London Uni students staging Whitechapel demo after occupying Cass arts campus
PUBLISHED: 12:28 10 December 2015 | UPDATED: 12:36 10 December 2015
Lond Met Uni PR
Students are starting a protest to stop their university selling off their Aldgate arts campus building at Whitechapel in East London.
They are starting their demonstration outside the London University’s Central House in Whitechapel High Street at 1pm
Part of the Cass arts campus at Central House has been occupied since 9pm last night in a campaign to get the centre taken off the property market.
The university wants to amalgamate the Cass arts school along with its Moorgate business school into its main Holloway campus in north London.
But there isn’t enough room at Holloway for all the courses, the students’ union says.
Courses are bound to be axed and student places cut, they fear.
So they are demonstrating while waiting for the university to respond to their demands.
“We are overwhelmed with support we received last night,” student Barbara Ntumy, one of the occupiers who has since left, told the East London Advertiser today.
“Our most pressing demand is that they take Central House off the market now.
“Selling off Central House to luxury property developers or the banking industry would be a disgrace.
“There isn’t nearly enough room to house all the courses taught here to switch to Holloway. “Shrinking London Met to one campus will mean course cuts, job losses and a cut to student places.”

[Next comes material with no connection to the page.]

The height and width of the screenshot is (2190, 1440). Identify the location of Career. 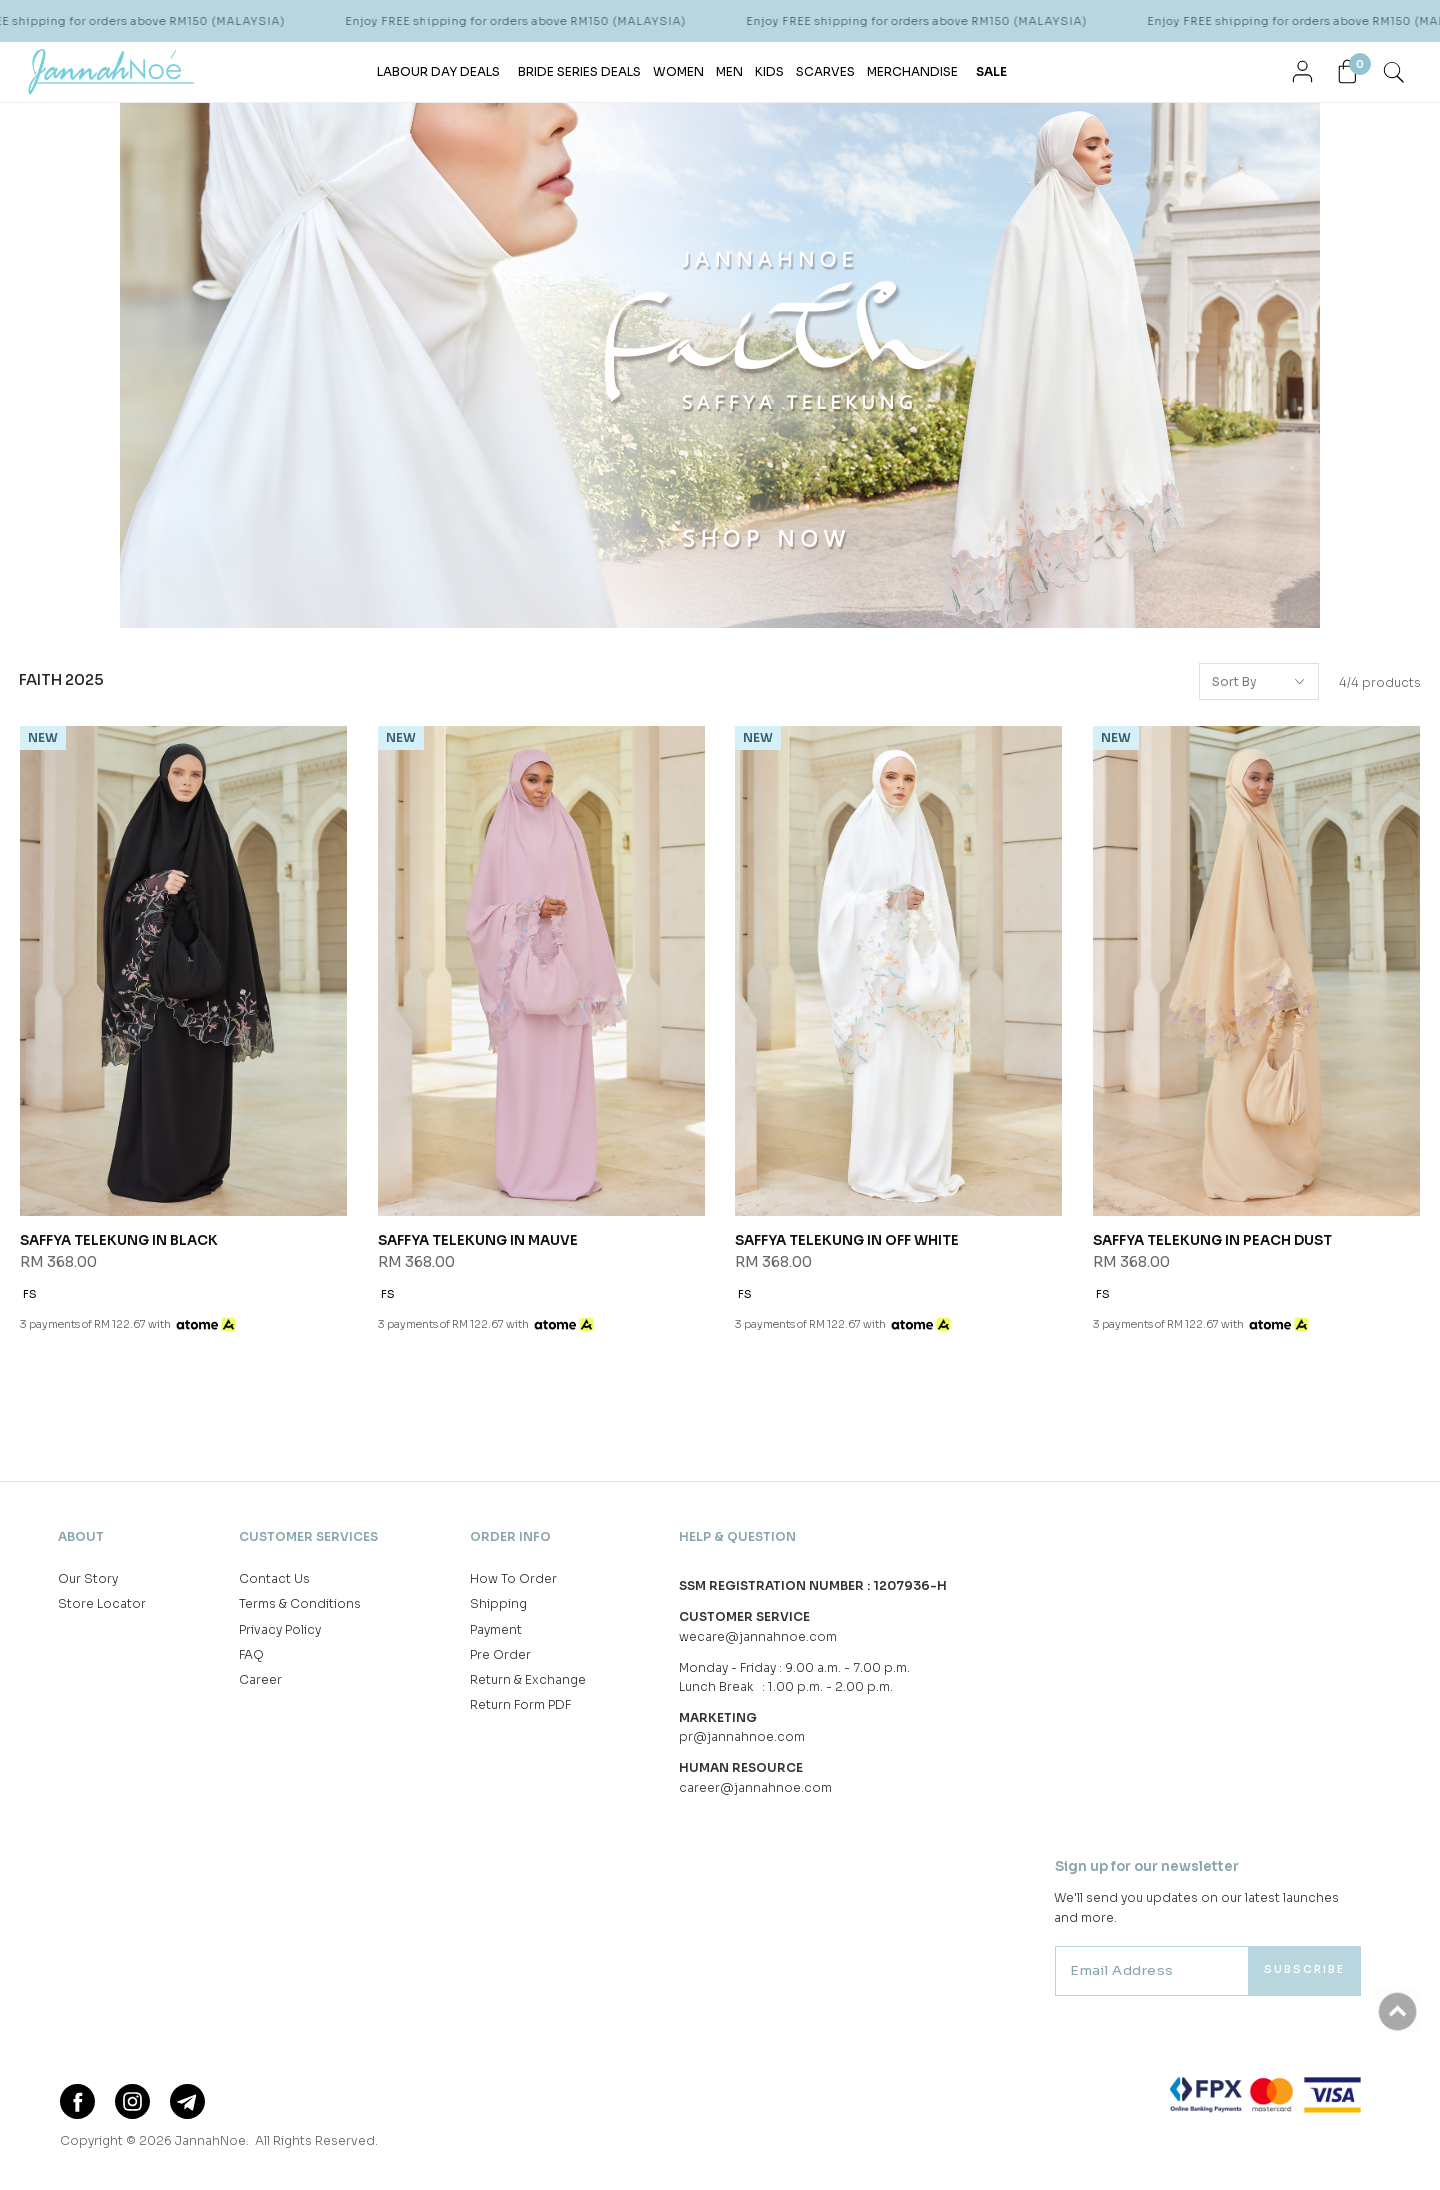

Today’s demo has been called by , London Met UCU Secretary Mark Campbell with London Met Unison.
The university sent a letter to the unions last night, but didn’t respond to their demands to halt the sale.

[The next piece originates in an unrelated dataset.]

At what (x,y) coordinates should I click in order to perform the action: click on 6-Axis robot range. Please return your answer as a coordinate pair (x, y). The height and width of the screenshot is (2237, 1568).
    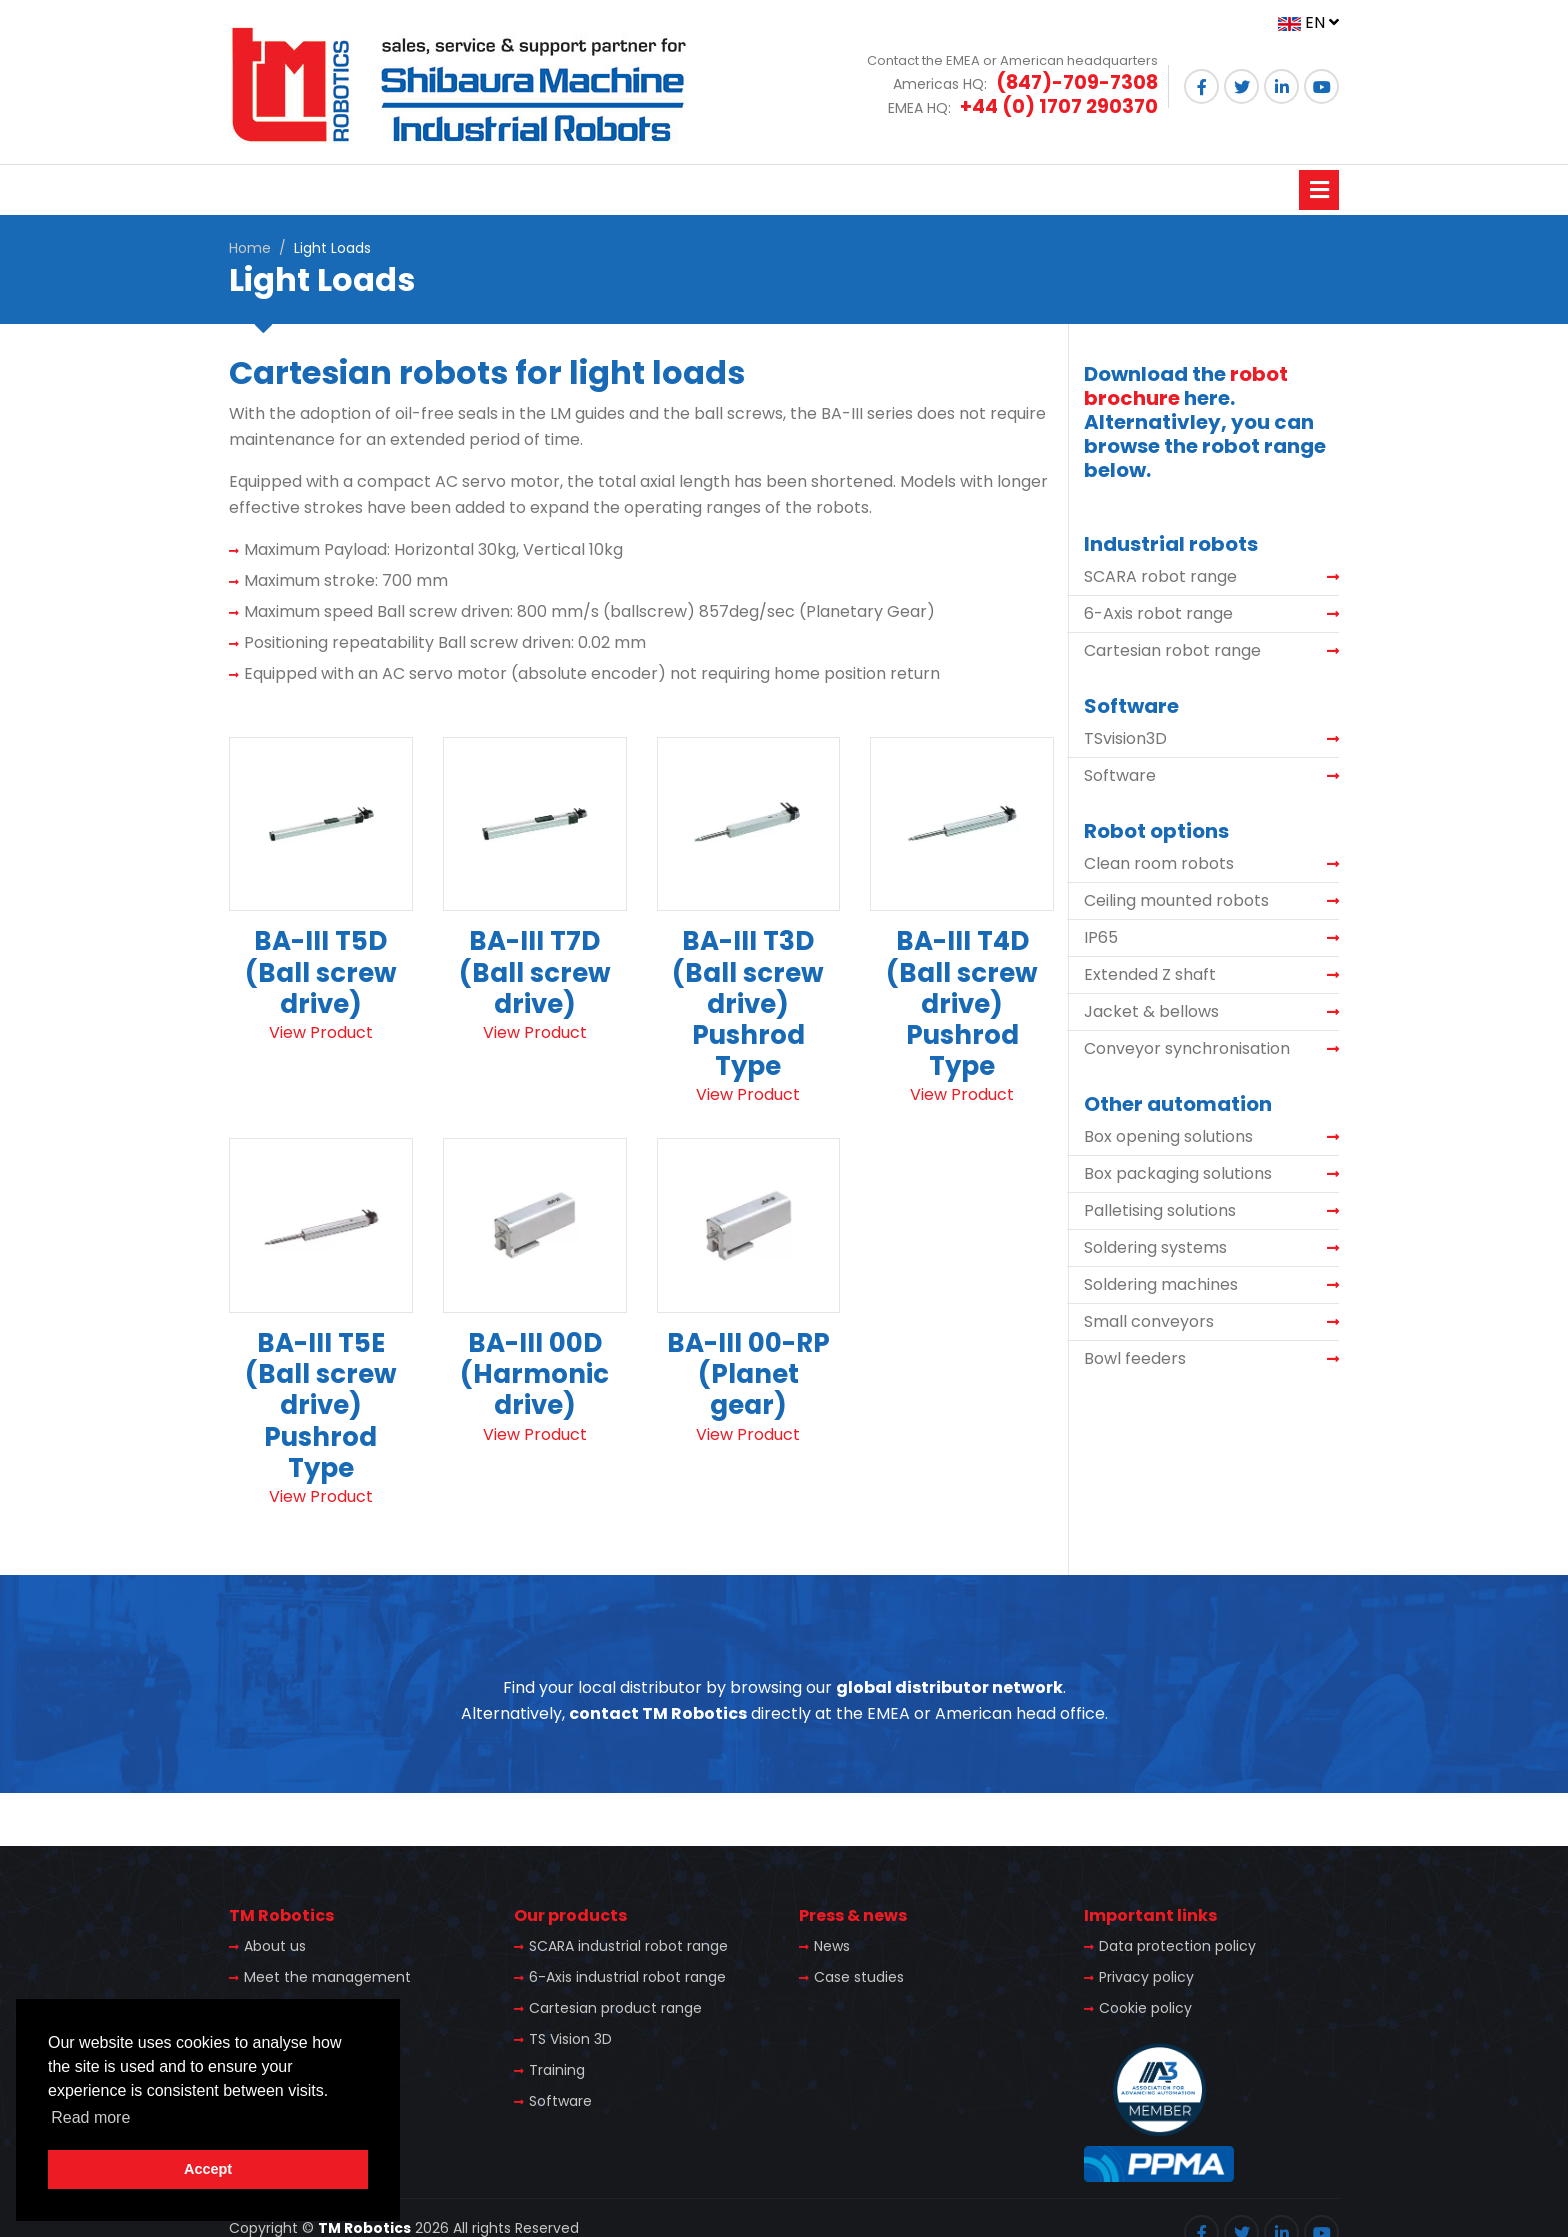     Looking at the image, I should click on (1158, 613).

“The university once again finds itself at the sharp end of the government’s cuts agenda,” Barbara Ntumy added.
“Shamefully it’s being a ‘cheerleader’ for brutal, excessive cuts, rather than stand up for students and staff and make the case for adequate funding.”
The sale of the Cass building has also been condemned by Mayor of Tower Hamlets John Biggs, who fears the closure would be “devastating” for students from East London.
He was in talks last month with the university’s vice chancellor in a last-ditch bid to stop the closure.
He said at the time: “To put this valuable heritage at risk in order to address the university’s financial mismanagement is a tragedy. This decision threatens this proud institutional history and diminishes our community.”
The Cass centre through its predecessor institutions has deep roots in the East End and was ideally situated “at the heart of the vibrant cultural industry quarter of the City fringe”.
Sir John Cass Faculty’s student union officer Amanda Marillier feared the cuts would “undermine London Met’s role in promoting access to education for working-class and disadvantaged sections of society.”
But London Metropolitan vice chancellor Prof John Raftery defended the relocation announced two months ago when he said the move “will benefit our students and our staff who will have more opportunities to collaborate”.
The university, which had 34,000 students in its heyday, has been hit by financial crises since 2009 with ‘repayment’ demands by Whitehall of £36 million following allegations of mismanagement for over-estimating its student roll numbers when negotiating its government funding.
It responded by axing 550 posts, which led to walk-outs by lecturers bringing the campuses at Commercial Road and Central House in Whitechapel High Street to a standstill, along with the Moorgate and Holloway campuses.
The university was hit by more trouble in 2012 when the Home Office revoked its license for immigration status for a year after recruiting high fee-paying students from outside the EU at the expense of UK applicants.